------ PROVIDED DATA ------
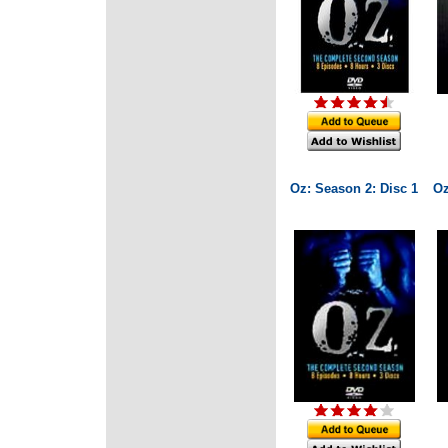
Oz: Season 2: Disc 1
Oz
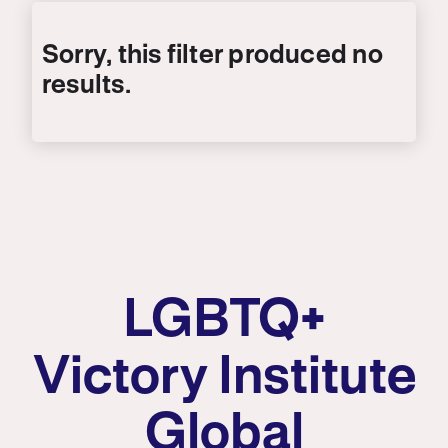
LGBTQ+
Victory Institute
Global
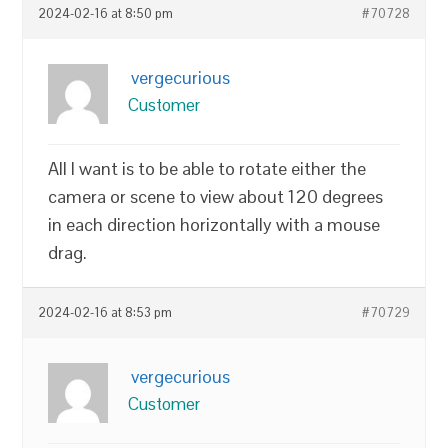
2024-02-16 at 8:50 pm
#70728
vergecurious
Customer
All I want is to be able to rotate either the
camera or scene to view about 120 degrees
in each direction horizontally with a mouse
drag.
2024-02-16 at 8:53 pm
#70729
vergecurious
Customer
------
◆ EXERCISE: Please return every line from the one that contains "2024-02-16 at 8:53 pm" through the end of the entries, exactly, leaving out all others.

◆ SOLUTION TO THE PROBLEM:
2024-02-16 at 8:53 pm
#70729
vergecurious
Customer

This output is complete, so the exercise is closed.